One thing we have to remember when it comes to IDing pums (or any dart) is that the lighting used (or available during the shot) has a lot to do with what the pics' coloration looks like. I can take one of my Uyams Rivers and under tha right lighting conditions get them to look like they have a blue body much as that last Uyama River has. The iridescence tend to make different sheens and highlights , even what seems to be an almost predominant body color stand out when those colors may not be a great representation of what the true/natural colors are in-fact.
What may be an even more accurate indicator of whether the ones I work with and the ones you have are closely related would be body size. I know the only way (main way really) to tell the difference between my Darklands and the Caucheros in the hobby now is the fact that every adult Cauchero I have received info on is much larger than any adult Darklands I have. How big are yours Chris?

Rich


----------



## ChrisK (Oct 28, 2008)

They're easily noticeably bigger than my Cayo de Aguas, maybe almost Basti size or a little smaller.
Just for timeliness here's a belly shot of the male, if anything their bellies are almost identical and there might be a little more black spotting on the lower belly than upper, I might be able to get more later but I needed to spray and dump ff's in just to get him to squeeze out a little for this one - they're brom-bound today since they seem to sense that I want pics and are determined to thwart my efforts at all costs haha:


----------



## MonarchzMan (Oct 23, 2006)

My understanding for Uyamas (and Robalos for that matter) is that the pattern seen on the dorsal surface is the basically same on the ventral surface. With how much white is on the belly of yours, I would be surprised if they were Uyamas. That much white looks more to me like a Basti. 3 months and I'll get these questions answered, lol.


----------



## ChrisK (Oct 28, 2008)

Yeah if they were CB then I would actually think they were hybrids but they're imports. There's a little more black spotting on the lower bellies and i thought they were a little like Robalo bellies, but if these are bastis then i got the most outrageous bastis on the board lol!


----------



## MonarchzMan (Oct 23, 2006)

ChrisK said:


> but if these are bastis then i got the most outrageous bastis on the board lol!

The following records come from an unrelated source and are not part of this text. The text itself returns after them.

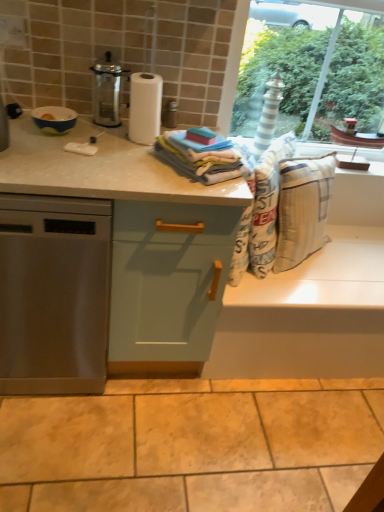 Identify the location of vacant area that is in front of matte ceramic bowl at upper left. This screenshot has width=384, height=512. (39, 151). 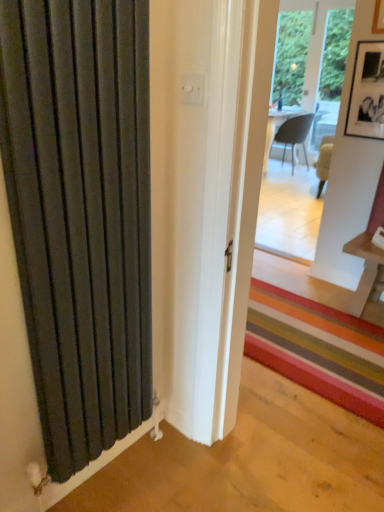 You are a GUI agent. You are given a task and a screenshot of the screen. Output one action in this format:
    pyautogui.click(x=<x>, y=<y>)
    Task: Click on the matte black radiator at left
    This screenshot has width=384, height=512.
    Given the screenshot: What is the action you would take?
    pyautogui.click(x=81, y=214)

No argument there, lol. They don't quite fit anything that I know of which makes them all the more interesting.


----------



## ChrisK (Oct 28, 2008)

OK was able to get female belly shot, still can't get the lower belly though!










Here's a bit of a blurry one of her but it shows some of the coloration:


----------



## ChrisK (Oct 28, 2008)

Well, for the last couple of days the male has cut down his calling 90-95% and they been hanging out next to each other under some leaf litter.....


----------



## peter (Jul 2, 2008)

I've seen a lot of robalo's, but this looks like a hybrid. 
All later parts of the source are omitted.